===== Dataset content
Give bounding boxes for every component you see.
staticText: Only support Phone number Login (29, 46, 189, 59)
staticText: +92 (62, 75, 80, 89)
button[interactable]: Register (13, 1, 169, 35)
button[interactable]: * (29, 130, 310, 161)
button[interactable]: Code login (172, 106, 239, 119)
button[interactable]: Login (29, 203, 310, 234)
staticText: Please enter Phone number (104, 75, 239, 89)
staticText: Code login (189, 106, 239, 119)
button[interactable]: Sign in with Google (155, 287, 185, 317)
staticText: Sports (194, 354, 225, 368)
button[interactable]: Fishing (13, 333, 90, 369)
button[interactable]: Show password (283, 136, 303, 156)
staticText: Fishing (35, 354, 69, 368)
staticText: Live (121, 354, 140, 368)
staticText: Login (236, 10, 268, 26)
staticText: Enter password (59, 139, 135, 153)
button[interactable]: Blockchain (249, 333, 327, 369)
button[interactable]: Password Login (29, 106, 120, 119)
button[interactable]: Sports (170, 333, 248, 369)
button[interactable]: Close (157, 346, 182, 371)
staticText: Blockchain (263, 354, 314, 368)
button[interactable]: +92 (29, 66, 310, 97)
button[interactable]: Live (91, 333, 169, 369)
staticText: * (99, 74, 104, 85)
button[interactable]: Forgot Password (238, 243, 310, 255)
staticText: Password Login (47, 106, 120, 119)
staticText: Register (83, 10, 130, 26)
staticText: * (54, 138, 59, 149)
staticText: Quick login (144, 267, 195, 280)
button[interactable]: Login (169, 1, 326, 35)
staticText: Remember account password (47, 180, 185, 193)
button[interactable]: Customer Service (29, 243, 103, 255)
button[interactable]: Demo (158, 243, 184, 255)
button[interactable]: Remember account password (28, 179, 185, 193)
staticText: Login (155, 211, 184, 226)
==========
===== Dataset content
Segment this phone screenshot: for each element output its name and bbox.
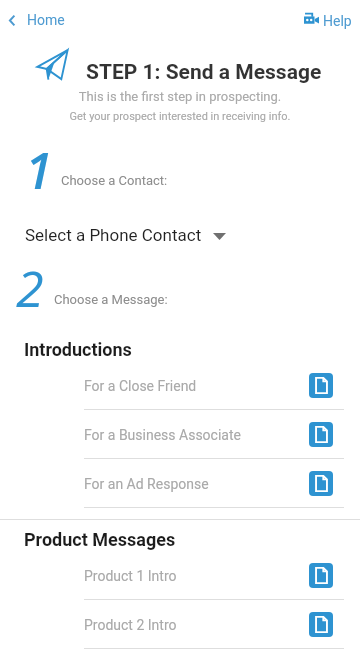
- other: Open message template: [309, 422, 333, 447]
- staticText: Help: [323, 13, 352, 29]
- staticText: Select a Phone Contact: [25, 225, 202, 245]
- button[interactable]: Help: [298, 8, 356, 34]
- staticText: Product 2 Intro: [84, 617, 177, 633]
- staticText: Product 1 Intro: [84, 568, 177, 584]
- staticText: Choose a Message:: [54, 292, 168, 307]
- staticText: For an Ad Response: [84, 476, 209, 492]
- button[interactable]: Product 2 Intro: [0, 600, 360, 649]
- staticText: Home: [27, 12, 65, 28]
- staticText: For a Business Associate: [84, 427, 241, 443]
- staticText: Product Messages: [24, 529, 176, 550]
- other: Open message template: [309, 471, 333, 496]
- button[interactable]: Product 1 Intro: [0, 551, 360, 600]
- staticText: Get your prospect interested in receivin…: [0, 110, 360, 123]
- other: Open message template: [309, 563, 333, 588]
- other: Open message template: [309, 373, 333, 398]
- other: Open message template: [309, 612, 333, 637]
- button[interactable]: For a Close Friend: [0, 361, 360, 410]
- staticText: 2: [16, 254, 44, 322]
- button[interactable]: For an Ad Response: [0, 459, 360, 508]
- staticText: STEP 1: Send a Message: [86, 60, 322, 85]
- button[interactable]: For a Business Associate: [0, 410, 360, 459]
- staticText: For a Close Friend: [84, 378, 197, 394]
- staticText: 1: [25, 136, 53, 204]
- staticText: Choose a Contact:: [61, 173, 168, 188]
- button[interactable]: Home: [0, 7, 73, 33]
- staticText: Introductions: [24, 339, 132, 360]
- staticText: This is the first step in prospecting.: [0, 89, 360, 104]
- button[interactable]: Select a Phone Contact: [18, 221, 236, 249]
==========
===== Dataset content
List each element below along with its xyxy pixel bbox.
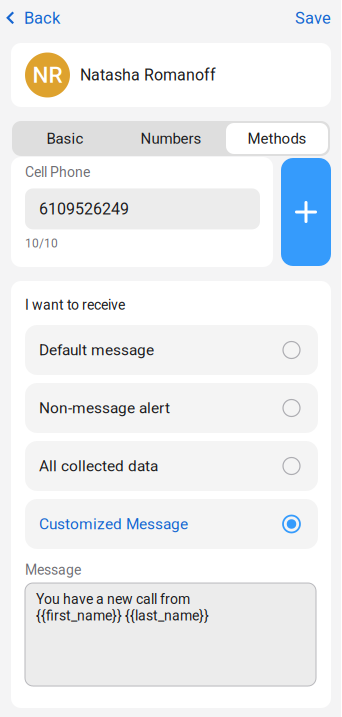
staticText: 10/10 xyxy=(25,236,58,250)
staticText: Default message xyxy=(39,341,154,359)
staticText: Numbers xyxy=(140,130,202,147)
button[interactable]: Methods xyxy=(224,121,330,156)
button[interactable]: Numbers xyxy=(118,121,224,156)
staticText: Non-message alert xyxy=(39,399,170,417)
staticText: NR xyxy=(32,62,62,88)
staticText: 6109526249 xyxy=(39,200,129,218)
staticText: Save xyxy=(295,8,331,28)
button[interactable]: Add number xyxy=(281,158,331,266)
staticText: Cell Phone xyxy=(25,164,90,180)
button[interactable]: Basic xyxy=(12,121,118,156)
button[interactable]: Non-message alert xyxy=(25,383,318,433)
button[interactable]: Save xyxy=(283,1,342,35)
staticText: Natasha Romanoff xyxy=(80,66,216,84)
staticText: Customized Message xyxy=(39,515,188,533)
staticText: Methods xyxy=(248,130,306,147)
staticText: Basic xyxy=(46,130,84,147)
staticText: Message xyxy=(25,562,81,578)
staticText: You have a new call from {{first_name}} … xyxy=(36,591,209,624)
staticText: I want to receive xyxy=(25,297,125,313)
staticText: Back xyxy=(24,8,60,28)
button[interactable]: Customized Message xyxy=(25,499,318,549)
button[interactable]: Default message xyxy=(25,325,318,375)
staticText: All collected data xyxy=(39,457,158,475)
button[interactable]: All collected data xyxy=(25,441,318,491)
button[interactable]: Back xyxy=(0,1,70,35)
==========
■ Task brief
Reproduce each line above that contains "Product".

■ Written answer
- staticText: Product 2 Intro: [84, 617, 177, 633]
- staticText: Product 1 Intro: [84, 568, 177, 584]
- button[interactable]: Product 2 Intro: [0, 600, 360, 649]
- staticText: Product Messages: [24, 529, 176, 550]
- button[interactable]: Product 1 Intro: [0, 551, 360, 600]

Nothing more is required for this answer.